# Under the hood of Multiple Linear Regression (MLR)

## **Formulas used**

> ### Regression Equation
>
> $y = b_0 + \sum^{n}_{i=1}{b_i \times x_i} + e$
>
> - $b_0$: Intercept of regression model
> 
> - $x_i$: $i^{th}$ feature(or predictor) of model
> 
> - $b_i$: Regression coefficient of $x_i$
> 
> - e is the error (Sum of squared error)

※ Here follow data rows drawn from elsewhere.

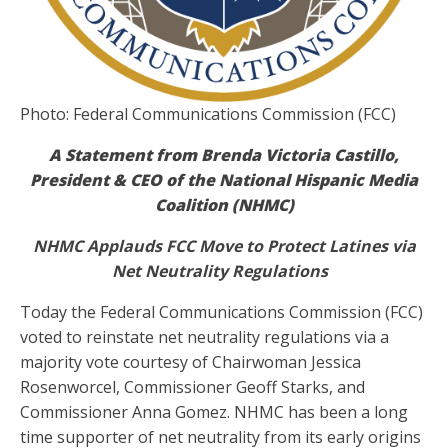
Photo: Federal Communications Commission (FCC)
A Statement from Brenda Victoria Castillo,
President & CEO of the National Hispanic Media
Coalition (NHMC)
NHMC Applauds FCC Move to Protect Latines via
Net Neutrality Regulations
Today the Federal Communications Commission (FCC)
voted to reinstate net neutrality regulations via a
majority vote courtesy of Chairwoman Jessica
Rosenworcel, Commissioner Geoff Starks, and
Commissioner Anna Gomez. NHMC has been a long
time supporter of net neutrality from its early origins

#### In multiple linear regression the coefficients are calculated by matrices

> ### Regression coefficients matrix.
> 
> $b = (X^TX)^{-1}X^TY$
> 
> - X is design matrix.
> 
> - $X^T$ is transpose of the design matrix
> 
> - Y is the Response matrix
> 
> - b is the **Regression coefficients matrix**

_**Definitions**_:

Design matrix is matrix of predictor columns prepended by the constant column

A transpose matrix is an array or matrix created by interchanging the rows and columns of an original matrix. It is denoted by $A^T$.

The inverse of a matrix is another matrix that, when multiplied by the given matrix, produces the identity matrix(Matrices of 0s and 1s).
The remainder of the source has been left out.